The problem is not complete. Which direction is the yacht sailing.

---------------------------
But i also get these questions and they require a different approach to solve:
A yacht is moving 10kmph in a south easterly direction and encounters a 3 kmph current from the north. Find the actual speed and direction of the yacht.

...this question requires a different approach to solve using vectors which involves finding the vector in component form and adding the coordinates, then finding the scalar product to find the answer for the speed...

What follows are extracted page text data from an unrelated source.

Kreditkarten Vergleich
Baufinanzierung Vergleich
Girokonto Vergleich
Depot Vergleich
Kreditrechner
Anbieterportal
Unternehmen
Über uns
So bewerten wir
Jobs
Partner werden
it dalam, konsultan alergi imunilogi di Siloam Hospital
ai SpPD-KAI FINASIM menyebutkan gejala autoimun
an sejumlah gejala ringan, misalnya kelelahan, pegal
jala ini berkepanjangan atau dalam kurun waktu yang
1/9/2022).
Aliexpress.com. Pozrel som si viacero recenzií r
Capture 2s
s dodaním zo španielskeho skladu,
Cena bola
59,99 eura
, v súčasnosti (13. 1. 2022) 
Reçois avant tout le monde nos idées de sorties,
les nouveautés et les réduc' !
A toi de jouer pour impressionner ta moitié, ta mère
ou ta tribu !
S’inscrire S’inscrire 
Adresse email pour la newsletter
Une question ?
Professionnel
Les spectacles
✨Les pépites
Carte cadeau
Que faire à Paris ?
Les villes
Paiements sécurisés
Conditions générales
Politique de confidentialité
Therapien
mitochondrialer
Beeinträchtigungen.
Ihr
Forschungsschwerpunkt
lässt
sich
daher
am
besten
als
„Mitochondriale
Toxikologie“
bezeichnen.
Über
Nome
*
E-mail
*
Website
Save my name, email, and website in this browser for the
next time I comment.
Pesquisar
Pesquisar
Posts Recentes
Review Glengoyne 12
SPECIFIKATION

The approach can be the same. You solve for the horizontal and vertical components of the vectors by using sine or cosine.

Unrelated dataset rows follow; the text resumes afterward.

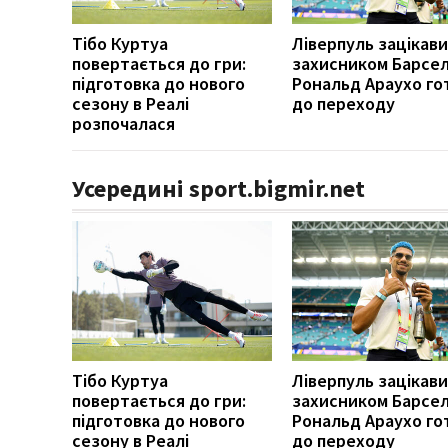
Тібо Куртуа
Ліверпуль зацікав
повертається до гри:
захисником Барсел
підготовка до нового
Рональд Араухо го
сезону в Реалі
до переходу
розпочалася
Усередині sport.bigmir.net
Тібо Куртуа
Ліверпуль зацікав
повертається до гри:
захисником Барсел
підготовка до нового
Рональд Араухо го
сезону в Реалі
до переходу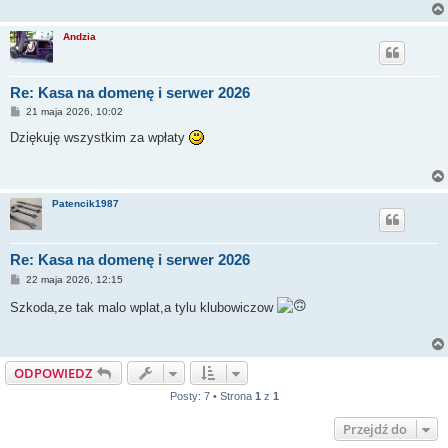
Andzia
Re: Kasa na domenę i serwer 2026
P
21 maja 2026, 10:02
o
s
Dziękuję wszystkim za wpłaty
t
Patencik1987
Re: Kasa na domenę i serwer 2026
P
22 maja 2026, 12:15
o
s
Szkoda,ze tak malo wplat,a tylu klubowiczow
t
ODPOWIEDZ
Posty: 7 • Strona
1
z
1
Przejdź do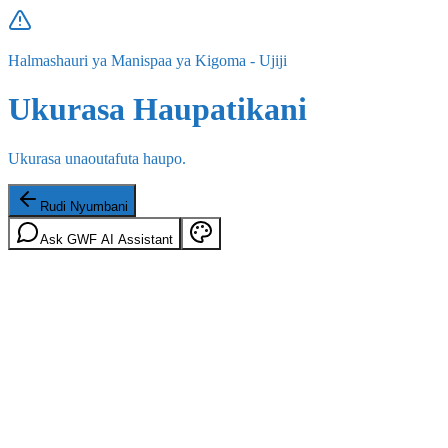
Halmashauri ya Manispaa ya Kigoma - Ujiji
Ukurasa Haupatikani
Ukurasa unaoutafuta haupo.
Rudi Nyumbani
Ask GWF AI Assistant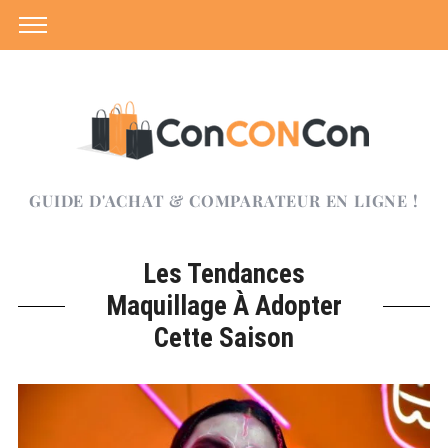
GUIDE D'ACHAT & COMPARATEUR EN LIGNE !
Les Tendances
Maquillage À Adopter
Cette Saison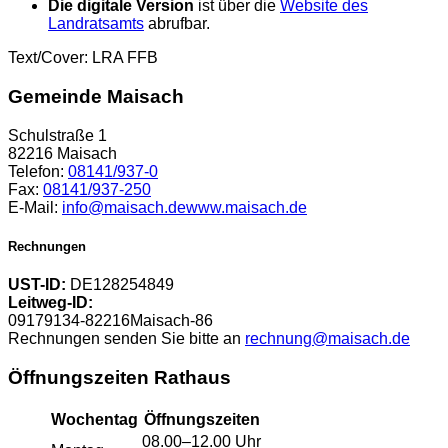
Die digitale Version
ist über die
Website des
Landratsamts
abrufbar.
Text/Cover: LRA FFB
Gemeinde Maisach
Schulstraße 1
82216 Maisach
Telefon:
08141/937-0
Fax:
08141/937-250
E-Mail:
info@maisach.de
www.maisach.de
Rechnungen
UST-ID:
DE128254849
Leitweg-ID:
09179134-82216Maisach-86
Rechnungen senden Sie bitte an
rechnung@maisach.de
Öffnungszeiten Rathaus
Wochentag
Öffnungszeiten
08.00–12.00 Uhr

"south easterly" means the vector's direction is 45degrees south of east.
"from the north" means the vector's direction is vertically downward, or 90degrees south of east.

So collect all easterly components,
E = 10cos(45deg) +3cos(90deg)
E = 7.071 +0
E = 7.071 kph

And collect the southerly components,
S = 10sin(45deg) +3sin(90deg)
S = 7.071 +3
S = 10.071 kph

So, speed = sqrt(E^2 +S^2)
speed = sqrt[(7.071)^2 +(10.071)^2]
speed = sqrt(151.424)
speed = 12.305 kph ---------------answer.

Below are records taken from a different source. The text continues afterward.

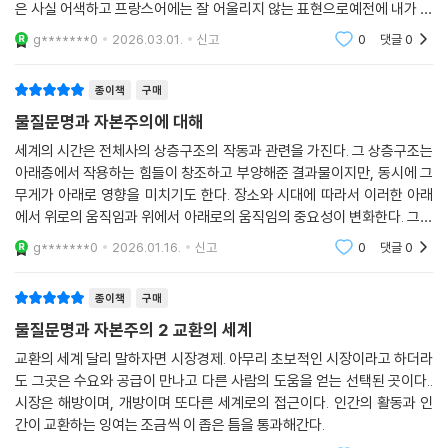
문화를 살펴보면서, 일상생활이 만든 문명의 틀을 관찰한다. 바로 이 물질
은 사실 어색하고 프랑스어에는 잘 어울리지 않는 표현으로예전에 내가 독
문화의 기반 위에 행상인, 상인, 가게와 상점, 시장과 정기시와 같은 경제
일어의 ‘벨트비르트샤프트[Weltwirtschaft]의 번역어를 찾을 때 그다지
g*******0
2026.03.01.
신고
0
댓글
0
활동이 솟아난다. 거대 회사들은 원격지 교역을 수행하고 거래소가 등장하
논리적이지 않다는
여 국제 교역 활동을 담당한다. 제2권인 『교환의 세계』를 통해서는 ‘시장경
종이책
구매
제’와 ‘자본주의’라는 두 영역을 추적하면서, 제1권에서 다룬 물질문화의
물질문명과 자본주의에 대해
위에서 역동하는 이 두 영역을 구조적으로 설명하고자 한다. 시장경제와
자본주의는 서로 뒤섞이면서도 구분되고 대립하는데, 어떤 불평등이 이와
세계의 시간은 전체사의 상층구조의 작동과 관련을 가진다. 그 상층구조는
같은 이중성을 만드는지를 다룬다. 제3권인 『세계의 시간』에서는 자본주
아래층에서 작용하는 힘들이 창조하고 부양해준 결과물이지만, 동시에 그
무게가 아래로 영향을 미치기도 한다. 장소와 시대에 따라서 이러한 아래
의적 영향력을 전 세계적으로 미치는 도시들이 등장했다가 쇠퇴하는 역사
에서 위로의 움직임과 위에서 아래로의 움직임의 중요성이 변화한다. 그러
의 흐름을 살펴본다. 베네치아, 안트베르펜, 제노바, 암스테르담 등의 도시
나 사회적, 경제적으로 가장 발전한 지역에서도 세계의 시간이 모든것을
가 차례로 주도권을 잡았으며, 프랑스와 영국에서 국민경제가 등장했고,
g*******0
2026.01.16.
신고
0
댓글
0
다 책임지지는 못
그후 영국이 산업혁명을 통해서 세계를 지배했다.
종이책
구매
이 책에 쏟아진 찬사
물질문명과 자본주의 2 교환의 세계
교환의 세계 달리 말하자면 시장경제. 아무리 초보적인 시장이라고 하더라
이 책이 세세한 내용과 대담한 가설들로 가득하다는 데에는 반론의 여지가
도 그곳은 수요와 공급이 만나고 다른 사람의 도움을 얻는 선택된 곳이다..
없다.……이 책은 인간이 할 수 있는 끝없이 다양한 상업의 세계들을 보여
시장은 해방이며, 개방이며 또다른 세계로의 접근이다. 인간의 활동과 인
준다.
간이 교환하는 잉여는 조금씩 이 좁은 틈을 통과해간다.
― 조너선 스펜스, [뉴욕 타임스 북 리뷰(New York Times Book Rev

And, direction of the yacht:
Based from the south axis,
tan(theta) = E/S = 7.071 /10.071 = 0.702
theta = arctan(0.702) = 35 degrees
Therefore, the yacht is actually sailing in the (South 35degrees East) direction. ---answer.

3. yes your answer is correct , but if you try solving the method involving working out sine (angle) which is measured anti clockwise from the x axis and plugging into the formula lengthcos(sineangle)i + lengthcos(sineangle)j you get a different answer

4. Originally Posted by whitestrat
yes your answer is correct , but if you try solving the method involving working out sine (angle) which is measured anti clockwise from the x axis and plugging into the formula lengthcos(sineangle)i + lengthcos(sineangle)j you get a different answer
Is that so?

Maybe. But I cannot check that because I do not know, nor do I understand, the formula: lengthcos(sineangle)i + lengthcos(sineangle)j

cosine of the sine of an angle?

Sorry.

5. Originally Posted by whitestrat
...
1.) A yacht is sailing at a speed of 34 knots and a wind encounters from the south east, find the final speed and direction of the yacht..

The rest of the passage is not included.